Unemployment Stories, Vol. Five: ‘I Go to Bed Every Night Hoping I Won’t Wake Up’

Gawker
Hamilton Nolan
August 13, 2012




Every week, we're bringing you true stories from those caught in the unemployment crisis. The official U.S. unemployment rate is 8.3 percent; the true rate of hopelessness is much higher. This week: cops, businessmen, lawyers, students, academics, and other fellow Americans. This is what's happening out there.

    The former cop

    I quit my job in August of 2011. I was a cop and after ten years I had decided I had enough. I worked with corrupt, racist officers and for even more racist and corrupt bosses. I tried to stick it out best I could. I went to IAD. I got promoted so I could maybe make changes myself when my request for assistance with IAD went ignored. The harassment only got worse. It's bad enough being a woman in a man's world, but try being one who won't go help steal personal property or let you beat up that black man. Every day was emotional warfare. It was tough, but I was tough. For a while. There comes a point when you just can't stomach it anymore. So, for the sake of my sanity and to keep me from actually driving off the bridge on the way to work like I had envisioned myself doing many times over the past decade, I quit and decided to finish my Master's degree. I thought I would have no problem finding another job, after all I have a BS and a BA, not to mention I'm a decorated veteran and have a diverse resume. Boy, was I wrong.

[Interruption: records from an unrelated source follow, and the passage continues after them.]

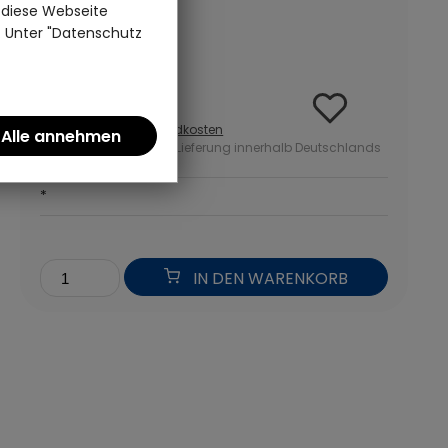
 diese Webseite
(0)
n. Unter "Datenschutz
33 Teile | Curiosi
4,95 €
inkl. MwSt zzgl.
Versandkosten
ab 50 Euro kostenlose Lieferung innerhalb Deutschlands
*
IN DEN WARENKORB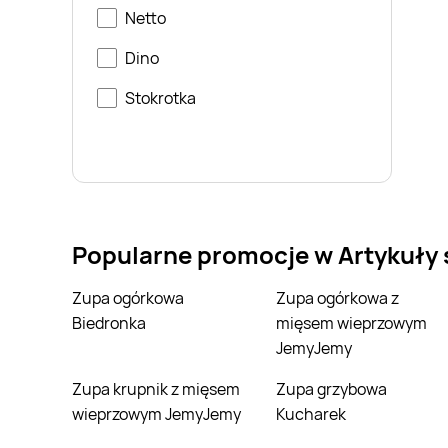
Netto
Dino
Stokrotka
Popularne promocje w Artykuły
Zupa ogórkowa
Zupa ogórkowa z
Biedronka
mięsem wieprzowym
JemyJemy
Zupa krupnik z mięsem
Zupa grzybowa
wieprzowym JemyJemy
Kucharek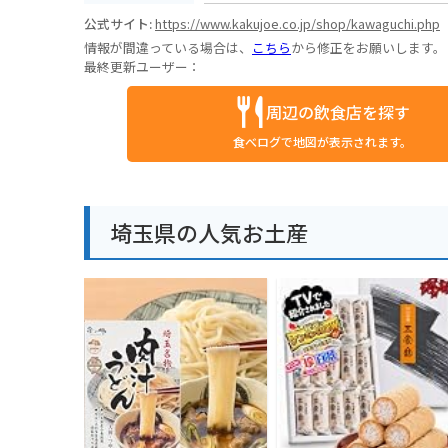
公式サイト:
https://www.kakujoe.co.jp/shop/kawaguchi.php
情報が間違っている場合は、
こちら
から修正をお願いします。
最終更新ユーザー：
周辺の飲食店を探す
食べログで地図が表示されます。
埼玉県の人気お土産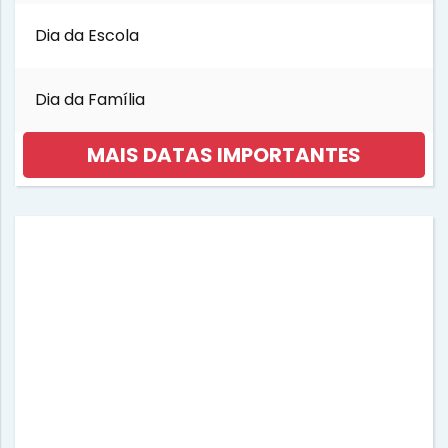
Dia da Escola
Dia da Família
MAIS DATAS IMPORTANTES
Dia da Mulher
Dia da Música
Dia das Bruxas
Dia das Crianças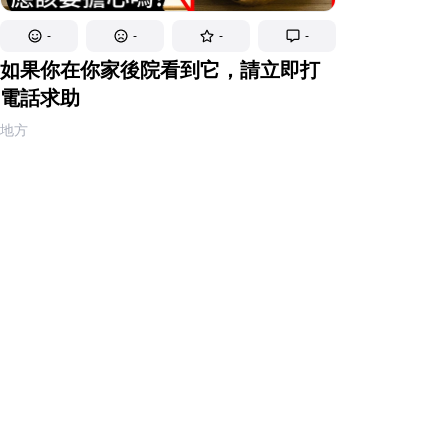
-
-
-
-
如果你在你家後院看到它，請立即打
電話求助
地方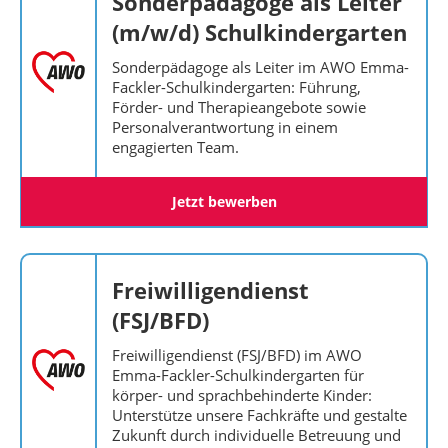
Sonderpädagoge als Leiter
(m/w/d) Schulkindergarten
Sonderpädagoge als Leiter im AWO Emma-
Fackler-Schulkindergarten: Führung,
Förder- und Therapieangebote sowie
Personalverantwortung in einem
engagierten Team.
Jetzt bewerben
Freiwilligendienst
(FSJ/BFD)
Freiwilligendienst (FSJ/BFD) im AWO
Emma-Fackler-Schulkindergarten für
körper- und sprachbehinderte Kinder:
Unterstütze unsere Fachkräfte und gestalte
Zukunft durch individuelle Betreuung und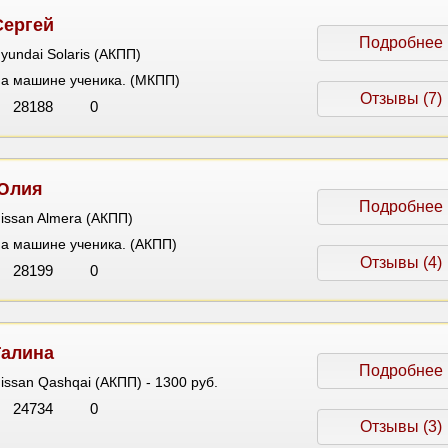
Сергей
Подробнее
yundai Solaris (АКПП)
а машине ученика. (МКПП)
Отзывы (7)
28188
0
Юлия
Подробнее
issan Almera (АКПП)
а машине ученика. (АКПП)
Отзывы (4)
28199
0
Галина
Подробнее
issan Qashqai (АКПП) - 1300 руб.
24734
0
Отзывы (3)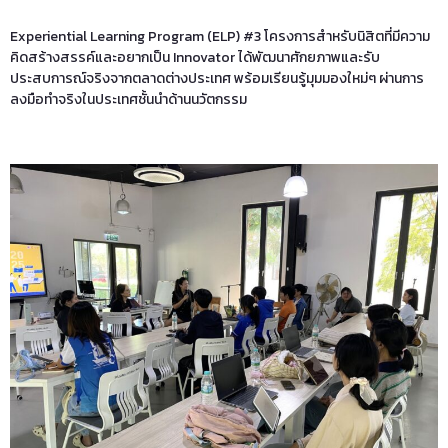
Experiential Learning Program (ELP) #3 โครงการสำหรับนิสิตที่มีความ
คิดสร้างสรรค์และอยากเป็น Innovator ได้พัฒนาศักยภาพและรับ
ประสบการณ์จริงจากตลาดต่างประเทศ พร้อมเรียนรู้มุมมองใหม่ๆ ผ่านการ
ลงมือทำจริงในประเทศชั้นนำด้านนวัตกรรม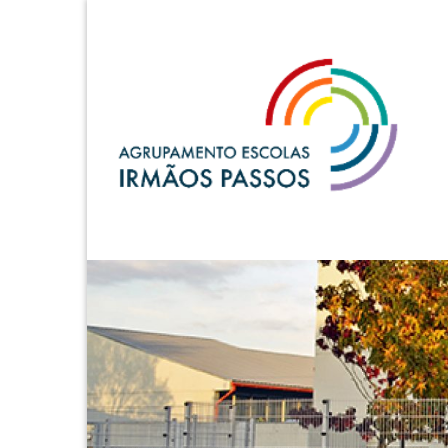
A.E. Irmãos Passos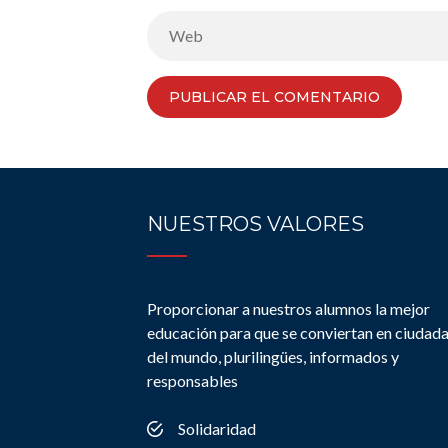
NUESTROS VALORES
Proporcionar a nuestros alumnos la mejor
educación para que se conviertan en ciudad
del mundo, plurilingües, informados y
responsables
Solidaridad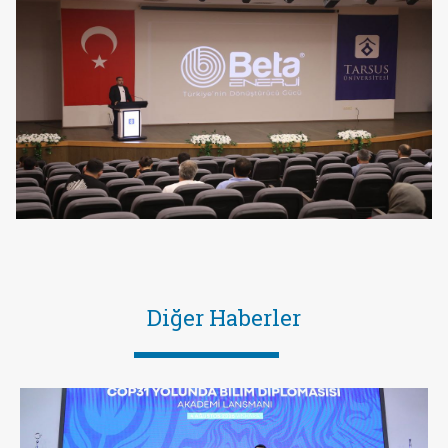
Diğer Haberler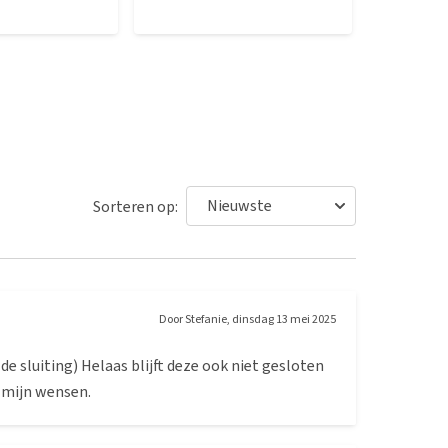
Sorteren op:
Door
Stefanie
,
dinsdag 13 mei 2025
de sluiting) Helaas blijft deze ook niet gesloten
n mijn wensen.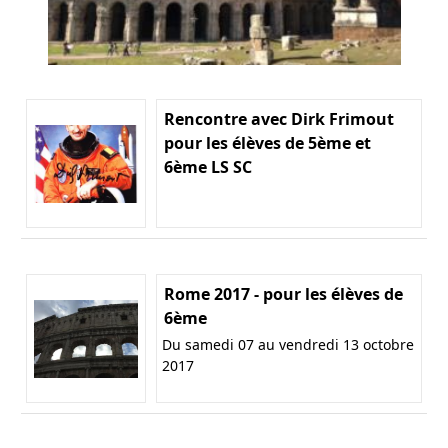
Rencontre avec Dirk Frimout
pour les élèves de 5ème et
6ème LS SC
Rome 2017 - pour les élèves de
6ème
Du samedi 07 au vendredi 13 octobre
2017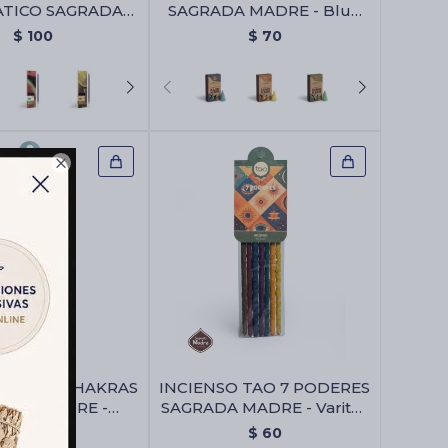
TICO SAGRADA
SAGRADA MADRE - Blue
ADRE - Uva
Dream
$
100
$
70

O TAO 7 CHAKRAS
INCIENSO TAO 7 PODERES
ADA MADRE -
SAGRADA MADRE - Varitas
ita 7 Chakras
7 Poderes
$
60
$
60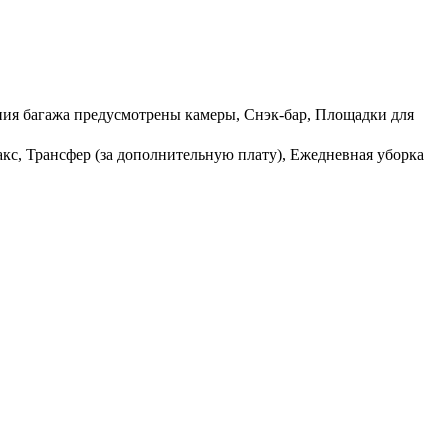
ения багажа предусмотрены камеры, Снэк-бар, Площадки для
кс, Трансфер (за дополнительную плату), Ежедневная уборка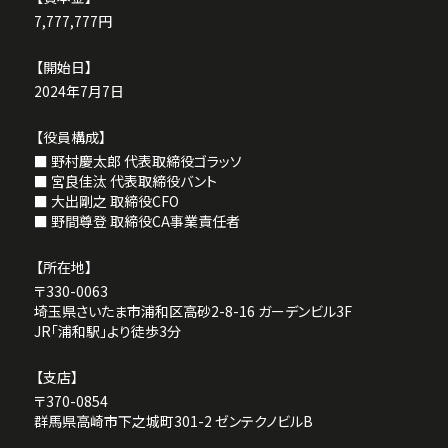
2025.08.09
かなりイケてるプロサッカークラブ
7,777,777円
【浦和レッドダイヤモンズ】の選手がグループ企業の
株式会社フルオール
が運営する就労支援施設に来訪
【開始日】
いただき、作業体験や質問イベントなどをされまし
2024年7月7日
た。その様子が浦和レッドダイヤモンズ公式HPにて
【役員構成】
展開されています。
■ 野村慶太郎 代表取締役ゴラッソ
公式ホームページ
公式X(旧:Twitter)
■ 宮良佳汰 代表取締役バント
みなさん絶対に読んでください。
■ 大出剛之 取締役CFO
■ 野間尊登 取締役CA事業責任者
2025.07.25
【所在地】
かなり観たほうが良いテレビ番組
〒330-0063
『テレビ埼玉』で『
こみかる転職エージェント
』CMが放
埼玉県さいたま市浦和区高砂2-8-16 ガーデンビル3F
送されました。
JR「浦和駅」より徒歩3分
みなさん絶対に視聴してください。
【支店】
〒370-0854
群馬県高崎市下之城町301-2 ゼンテクノビルB
2025.06.16
かなりイケてる正智深谷高校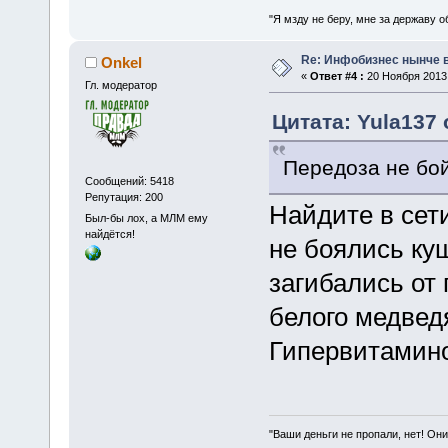
"Я мзду не беру, мне за державу о
Re: Инфобизнес нынче 
Onkel
«
Ответ #4 :
20 Ноября 2013,
Гл. модератор
Цитата: Yula137 
Передоза не бой
Сообщений: 5418
Репутация: 200
Найдите в сет
Был-бы лох, а МЛМ ему
найдётся!
не боялись ку
загибались от 
белого медвед
Гипервитамино
"Ваши деньги не пропали, нет! Они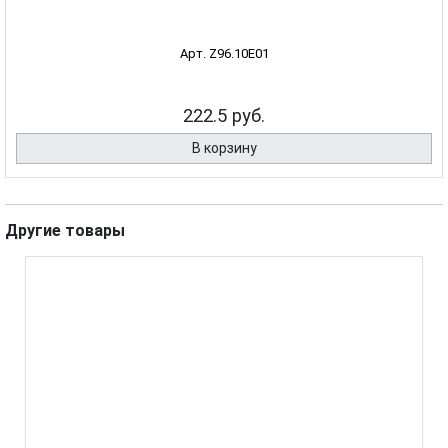
Арт. Z96.10E01
222.5 руб.
В корзину
Другие товары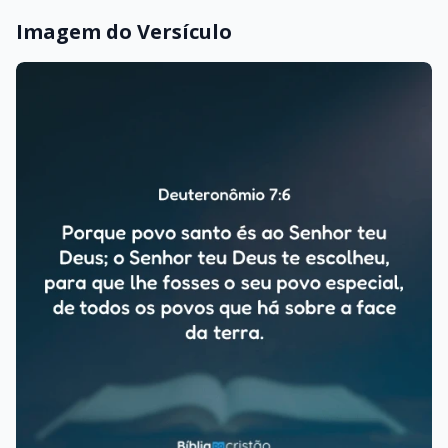
Imagem do Versículo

    I've been looking for work for almost a year now. I've been surviving on my GI Bill, I have been denied unemployment and I've watched my credit sink as the credit card bills pile up. Just last month my car was repo'd. Inside was everything I owned since I was partly living out of it. I have no f family to turn to, and I don't want to burden the few close friends I have, but I've been doing my best to keep a positive outlook. but it's hard. The few people I've talked to about this seem to not understand how soul crushing it can be to not be able to contribute to society. The GI Bill is alright, but it's not enough to live off of. In a few weeks, I will be homeless. I've been working since I was 14. I'm 32 now. I'm 32 and go to bed every night hoping I won't wake up in the morning. I thought I was depressed before, well I hadn't seen anything yet. I've researched on the internet, looking for ways to kill myself painlessly, but so far I've come up with nothing. So here I am.

    I've been applying to anything and everything. From McDonald's to places I'm not even qualified for. I get told I'm either overqualified or unqualified. No one is willing to give me a chance. I try not to come off desperate in interviews (the half dozen I have been able to snag in these long 12 months), but I'm sure they can smell it on me. I'm willing to do anything forever if I need to. I won't bail at the next best thing because mainly, I'm serious about finishing my Masters and then getting my law degree. I've moved four times in the past year in search of work, and so far nothing. I can't go back into law enforcement because my credit is shit. I may have a job prospect in Ithaca, NY, but I need to finish out the semester here in Los Angeles before I can move. And then I need to figure out how to get out there.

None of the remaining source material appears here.